E lo era! Non lo rinnego affatto, anzi lo rivendico. La provocazione, la critica e la lotta sono le mie armi da sempre e non le depongo di certo per questioni di bon ton politico o in ossequio alle disposizioni governative. Le casse del mio stereo hanno dato tutto e il porto di Nizza ha tremato.

 

Da quelle parti passavano sei militari dell’Operazione Sentinella: i soldati in mimetica coi mitra da guerra che ormai pattugliano tante città in nome della lotta al terrorismo, quelli per intenderci che per mimetizzarsi tra la gente si vestono da Rambo e poi a ogni attentato se la battono a gambe levate. Qui a Nizza ne sappiamo qualcosa.

 

Avevano appena terminato una missione di ricognizione al porto e si dirigevano verso il luogo della nuova missione. Ma, a differenza di Ulisse, non seppero resistere al canto delle sirene.

 

Attratti dalle note dell’inno sovietico (identiche a quelle dell’inno russo anche se con testi decisamente diversi), notoriamente presagio di attentati terroristici, i soldati in missione hanno deciso di fermarsi sotto la mia finestra mentre sventolavo fiero la mia bandiera e salutavo a pugno chiuso la gente in strada.

 

Secondo la versione dei militari, a quel punto, senza ragione, li avrei insultati (un po’ come Putin, all’improvviso, ha attaccato l’Ucraina). Quello che ho visto io dalla finestra è invece che i militari si sono incazzati di brutto per il mio show e hanno cominciato a chiedere ai presenti in strada e nei locali della via informazioni sul mio conto.

 

Finiti l’inno e lo spettacolo, ho preso la bandiera e sono andato alla manifestazione, la quale si è svolta senza tensioni particolari.
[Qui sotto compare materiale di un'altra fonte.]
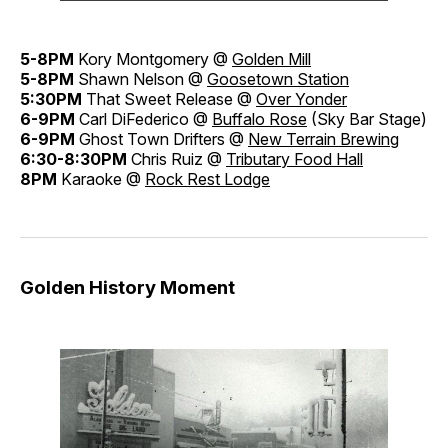
5-8PM
Kory Montgomery @
Golden Mill
5-8PM
Shawn Nelson @
Goosetown Station
5:30PM
That Sweet Release @
Over Yonder
6-9PM
Carl DiFederico @
Buffalo Rose
(Sky Bar Stage)
6-9PM
Ghost Town Drifters @
New Terrain Brewing
6:30-8:30PM
Chris Ruiz @
Tributary Food Hall
8PM
Karaoke @
Rock Rest Lodge
Golden History Moment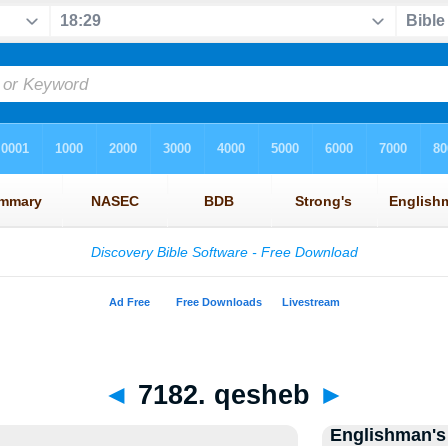
◄
7182. qesheb
►
Englishman's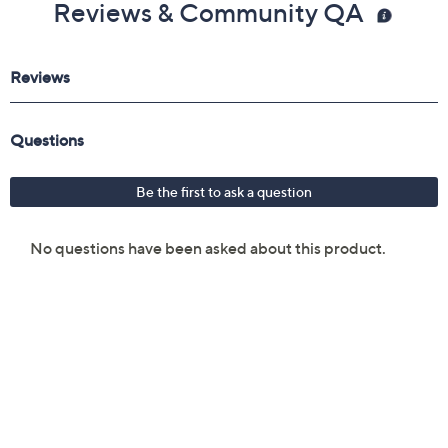
Reviews & Community QA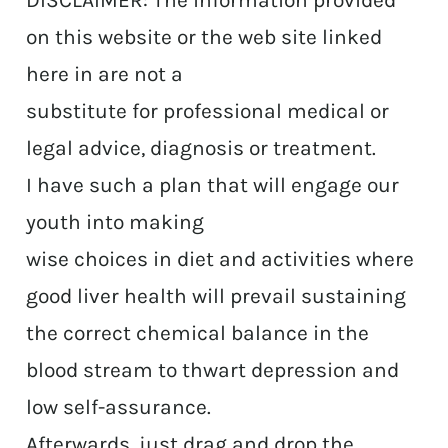
DISCLAIMER: The information provided
on this website or the web site linked
here in are not a
substitute for professional medical or
legal advice, diagnosis or treatment.
I have such a plan that will engage our
youth into making
wise choices in diet and activities where
good liver health will prevail sustaining
the correct chemical balance in the
blood stream to thwart depression and
low self-assurance.
Afterwards, just drag and drop the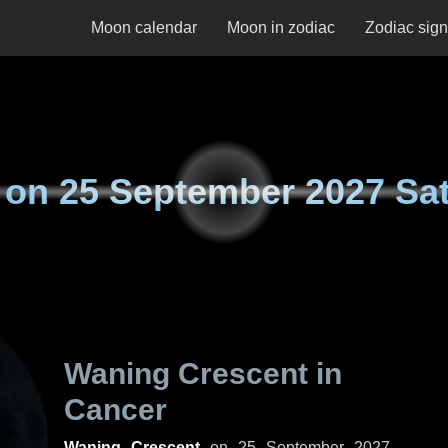
Moon calendar
Moon in zodiac
Zodiac sig
 on
25 September 2027 Sa
Waning Crescent in
Cancer
Waning Crescent
on
25 September 2027,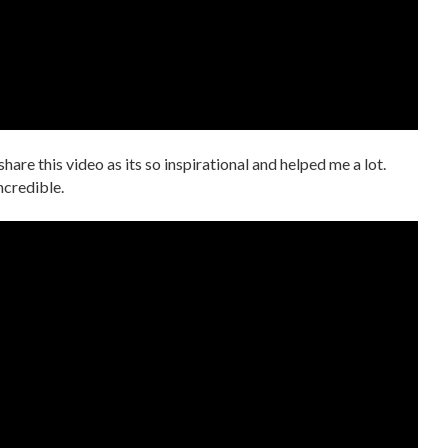
 share this video as its so inspirational and helped me a lot.
incredible.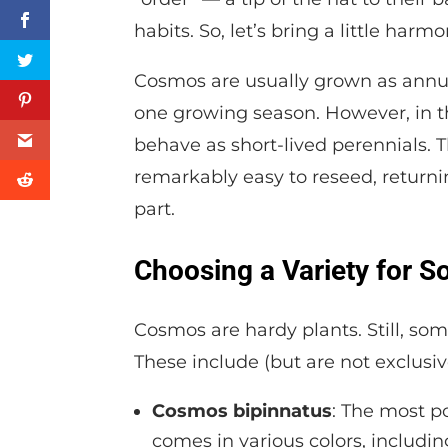
habits. So, let’s bring a little har
Cosmos are usually grown as annual
one growing season. However, in th
behave as short-lived perennials. T
remarkably easy to reseed, returning
part.
Choosing a Variety for S
Cosmos are hardy plants. Still, som
These include (but are not exclusive
Cosmos bipinnatus
: The most po
comes in various colors, includin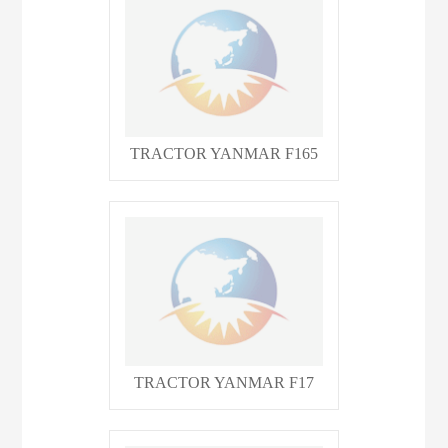
TRACTOR YANMAR F165
TRACTOR YANMAR F17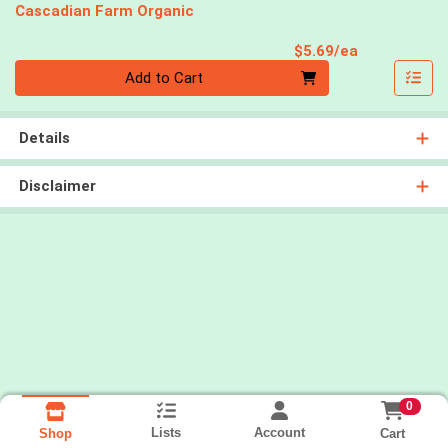
Cascadian Farm Organic
Product Pri
$5.69/ea
Quantity 0
Add to Cart
Details
Disclaimer
0
Lists
Account
Cart
Shop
Alla fine del corteo, poco prima che si sciogliesse, ho avvolto la mia bandiera e mi sono avviato verso casa. Appena lontano dalla vista degli altri manifestanti, mi sono però venuti incontro dieci poliziotti e, in mezzo ai bambini che festeggiavano il Carnevale, nel pieno centro della città, mi hanno perquisito, ammanettato e arrestato.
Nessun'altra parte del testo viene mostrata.